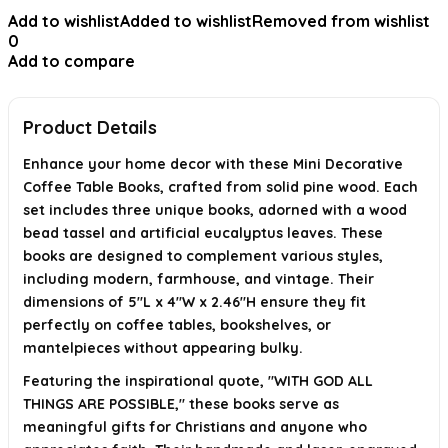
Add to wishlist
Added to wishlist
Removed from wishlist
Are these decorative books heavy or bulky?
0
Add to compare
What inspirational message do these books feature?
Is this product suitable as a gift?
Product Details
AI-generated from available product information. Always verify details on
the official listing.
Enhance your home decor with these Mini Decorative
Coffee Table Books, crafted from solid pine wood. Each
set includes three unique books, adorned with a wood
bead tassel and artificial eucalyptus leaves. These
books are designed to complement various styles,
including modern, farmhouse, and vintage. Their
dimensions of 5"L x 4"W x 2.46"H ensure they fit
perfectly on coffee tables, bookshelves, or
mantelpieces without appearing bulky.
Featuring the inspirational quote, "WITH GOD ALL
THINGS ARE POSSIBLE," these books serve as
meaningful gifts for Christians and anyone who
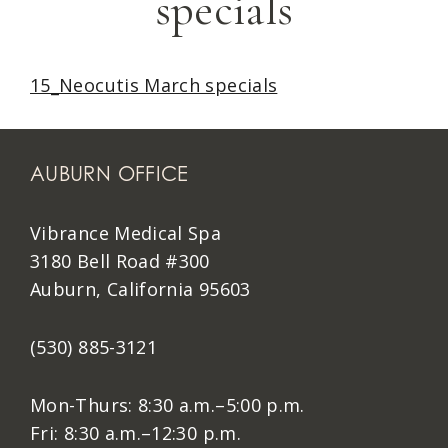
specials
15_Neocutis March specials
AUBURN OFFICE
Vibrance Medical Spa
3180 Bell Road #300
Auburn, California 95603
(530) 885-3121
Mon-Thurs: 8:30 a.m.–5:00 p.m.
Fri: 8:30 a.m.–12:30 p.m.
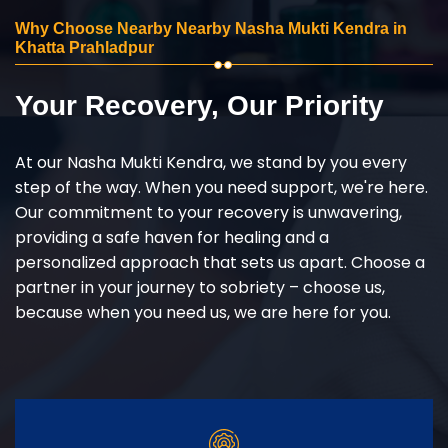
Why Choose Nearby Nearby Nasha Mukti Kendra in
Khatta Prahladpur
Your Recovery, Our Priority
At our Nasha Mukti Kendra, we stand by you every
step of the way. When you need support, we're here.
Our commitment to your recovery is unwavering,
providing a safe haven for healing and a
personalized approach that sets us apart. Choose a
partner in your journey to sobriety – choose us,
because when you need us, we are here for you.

--

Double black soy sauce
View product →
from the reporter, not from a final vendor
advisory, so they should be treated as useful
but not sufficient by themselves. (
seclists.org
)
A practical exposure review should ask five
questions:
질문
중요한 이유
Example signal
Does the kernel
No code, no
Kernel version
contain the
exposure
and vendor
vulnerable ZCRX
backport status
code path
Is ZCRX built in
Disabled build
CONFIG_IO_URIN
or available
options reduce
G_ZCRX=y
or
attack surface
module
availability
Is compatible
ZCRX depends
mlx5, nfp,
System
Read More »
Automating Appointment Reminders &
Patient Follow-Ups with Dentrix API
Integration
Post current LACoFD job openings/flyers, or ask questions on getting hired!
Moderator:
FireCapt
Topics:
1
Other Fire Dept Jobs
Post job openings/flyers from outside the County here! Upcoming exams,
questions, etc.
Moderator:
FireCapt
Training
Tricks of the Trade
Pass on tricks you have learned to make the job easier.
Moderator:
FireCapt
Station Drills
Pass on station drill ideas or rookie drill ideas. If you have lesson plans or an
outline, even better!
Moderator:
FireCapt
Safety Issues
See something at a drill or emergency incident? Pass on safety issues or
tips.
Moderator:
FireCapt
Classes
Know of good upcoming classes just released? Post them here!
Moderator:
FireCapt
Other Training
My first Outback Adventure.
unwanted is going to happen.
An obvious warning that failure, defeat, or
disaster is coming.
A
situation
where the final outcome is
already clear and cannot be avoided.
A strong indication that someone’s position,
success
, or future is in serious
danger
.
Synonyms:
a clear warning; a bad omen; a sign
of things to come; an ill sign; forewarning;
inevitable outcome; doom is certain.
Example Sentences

--

→ Requirement:
If a line in the material above holds "Nasha", copy it.

→ Exercise response:
Why Choose Nearby Nearby Nasha Mukti Kendra in
At our Nasha Mukti Kendra, we stand by you every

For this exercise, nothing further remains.